SEX:Vagina: A New Biography By Naomi Wolf, Virago, 416pp. £12.99
PICKING THE worst thing about Naomi Wolf’s very silly new book is not an easy task. Is it her inept use of science? Her reliance on self-taught “experts”? Is it the already infamous “cuntini” incident, in which hearing vulva-shaped pasta thus described at a dinner party renders Wolf unable to write for six months? Is it her constant use of the word “goddess”? Is it the way she presents already established ideas as if they were radical? Is it that the whole book is a deeply conservative tract masquerading as progressive feminism? Or is it that the entire thing reads as if it were written by a bright but naive undergraduate who has just discovered the concepts of biology, feminist criticism and women’s history?

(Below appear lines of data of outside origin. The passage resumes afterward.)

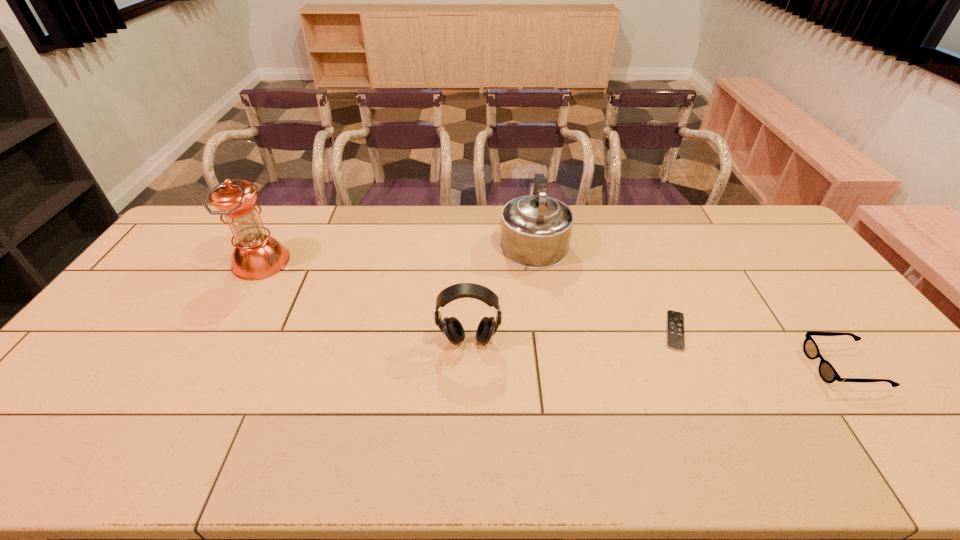 What are the coordinates of `vacant area situated on the front of the tallest object` in the screenshot? It's located at (241, 297).

The width and height of the screenshot is (960, 540). What are the coordinates of `free point located with the spout at the front of the third object from right to left` in the screenshot? It's located at (528, 206).

This screenshot has width=960, height=540. Identify the location of free space located 0.310m on the ear cups of the second object from left to right. (466, 465).

You are a GUI agent. You are given a task and a screenshot of the screen. Output one action in this format:
    pyautogui.click(x=<x>, y=<y>)
    Task: Click on the vacant region located on the arms of the rightmost object
    The width and height of the screenshot is (960, 540).
    Given the screenshot: What is the action you would take?
    pyautogui.click(x=709, y=367)

I want to click on vacant position located 0.080m on the arms of the rightmost object, so click(x=782, y=367).

Locate an element on the screen. vacant region located on the arms of the rightmost object is located at coordinates (732, 367).

This screenshot has width=960, height=540. In order to click on vacant space located 0.390m on the left of the second object from right to left in this screenshot , I will do `click(522, 330)`.

Identify the location of object at the far edge. This screenshot has height=540, width=960. (535, 230).

I want to click on object present at the right edge, so click(828, 374).

In the image, there is a desktop. Identify the location of vacant space at the far edge. (305, 241).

The answer is probably all of the above. If proof were needed that a little knowledge is a dangerous thing, or at least a thing that can lead to very bad books, Naomi Wolf’s Vagina: A New Biography would be it. Wolf has discovered some basic facts about the human body, and this seems to have blown her mind. Literally. These discoveries were triggered by something that happened to her in 2009. All her life she had been blessed with orgasms so glorious that afterwards she “would see colours as if they were brighter”. But now, alas, the orgasms are only amazing as opposed to mildly hallucinogenic. Wolf discovers there is a problem with a trapped nerve in her spine. An operation later, and the technicolour orgasms are back. But they have been joined, unfortunately for the rest of us, by a desire to share her views on the vagina with the world.
The most life-changing fact? The news that the vagina is connected to the brain. Those of us who have been aware of the nervous system for some time will not be surprised to hear this. It is, however, news to Wolf, who also becomes obsessed with dopamine, which she describes as “the ultimate feminist chemical in the female brain”. It supposedly boosts creativity and sexual power, but, though Wolf doesn’t mention it, it does a lot of other less exciting things too, and it does them to men as well.

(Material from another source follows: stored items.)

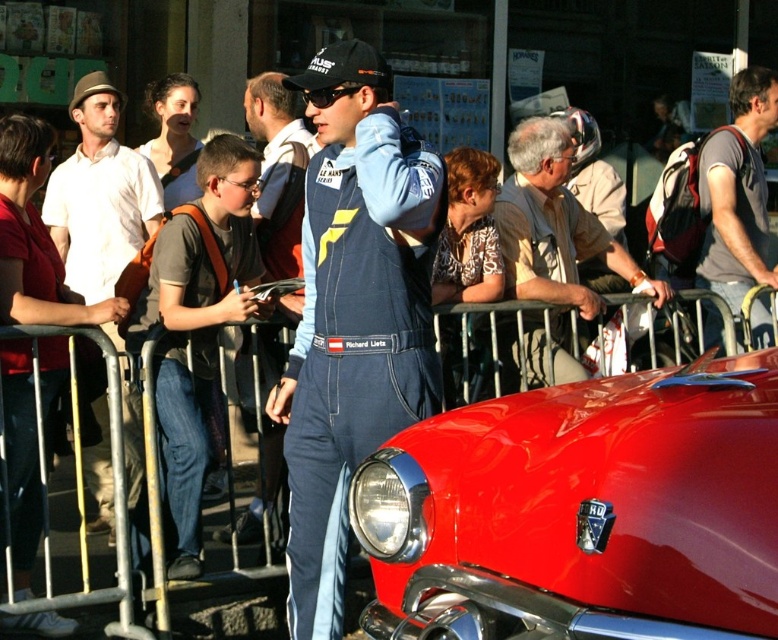 You are standing at the origin point of the coordinate system. You want to walk to the shiny red car at center. What direction should you head towards?

The shiny red car at center is located at coordinate point (582, 509), so you should head towards the direction of positive x and y axes from the origin point.

You are a photographer at the event and want to capture a photo of the shiny red car at center without including the blue denim jumpsuit at center in the shot. How should you adjust your camera angle?

Since the shiny red car at center is located below the blue denim jumpsuit at center, you can lower your camera angle to focus on the car while positioning the jumpsuit out of the frame.

You are standing at the center of the image and want to locate the matte white shirt at left. Which direction should you turn to face it?

To face the matte white shirt at left, you should turn to your left since it is located at the left side of the image.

Wolf is on a roll now, however, and throughout the book she brings up both dopamine and the vagina-brain connection as if she’s sharing the secrets of Fatima. Wolf’s bad science is fuelled by her reliance on anecdotal evidence (she regularly cites members of her own Facebook group) and her tendency to quote people as medical authorities who are nothing of the kind. She frequently quotes a woman called Marnia Robinson, and at one stage describes her as a “dopamine researcher”.

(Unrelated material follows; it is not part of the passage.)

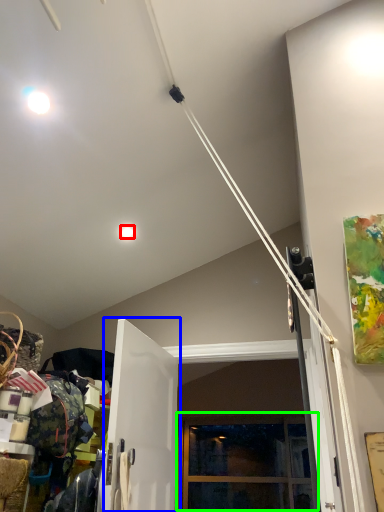 Question: Which object is positioned closest to droplight (highlighted by a red box)? Select from door (highlighted by a blue box) and window (highlighted by a green box).

Choices:
 (A) door
 (B) window

Answer: (A) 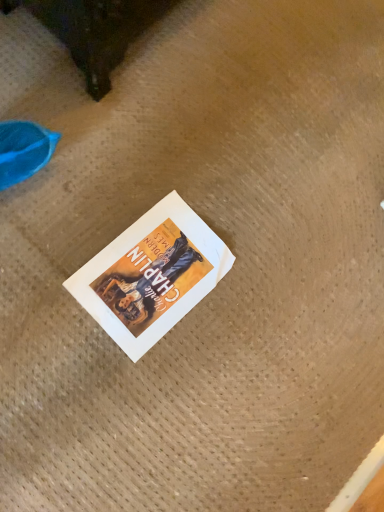 Find the location of `blank space above white paper book at center (from a real-world perspective)`. blank space above white paper book at center (from a real-world perspective) is located at coordinates (152, 271).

You might expect Robinson to be, say, an endocrinologist. But no. Here’s how Robinson describes herself on her website: “Marnia . . . is a former corporate lawyer who left her career to investigate how ancient sacred-sex prescriptions can heal the widespread disharmony in intimate relationships.”
Marnia isn’t the only refugee from big business to find her true calling in supposedly ancient sexual wisdom. Wolf has become besotted with her version of the ancient Indian practice of tantra. Her depiction of Asian attitudes to sexuality is painfully orientalist, not helped by the fact that the experts she quotes are almost all westerners from the corporate world rather than historians or scholars. Her guru is a man called Mike Lousada, “investment banker turned male sexual healer”, who offers “yoni massage”. We are in the realm of people who refer to the vagina as the yoni.
Wolf’s approach to sex is a mystical one, which is fair enough if that’s what works for her. Although there’s a brief acknowledgment that women have different sexual tastes, there’s a general assumption that what she calls (brace yourself) the “goddess array” – candles, stroking, lots of gazing into each other’s eyes – is right for all women. It isn’t.
She’s not much better when it comes to broader cultural and social issues. There’s nothing new in her view of rape as a tool to subjugate women, and a section on rape as a tool of war is amazingly simplistic. A chapter on sexuality and creativity is equally trite. She picks a few 19th- and early-20th-century female writers and claims their creativity was connected to the fulfilment of their “sexually passionate natures”, conveniently ignoring the fact that many of the writers she cites, including Christina Rossetti and Charlotte Brontë, were virgins when they wrote their passionate work. (They may have masturbated, of course, but in Wolf’s world that doesn’t count: “A happy heterosexual vagina requires, to state the obvious, a virile man.”) In fact, much of the book boils down to the not-exactly-radical idea that a woman just needs a good seeing to. Combine this with Wolf’s vision of women as mystical creatures of transcendental emotion rather than intellect, whose magic vaginas just want a bouquet of flowers and some candles and whose clitorises are an afterthought, and the result is a very conservative book by someone who seems to believe biology is destiny.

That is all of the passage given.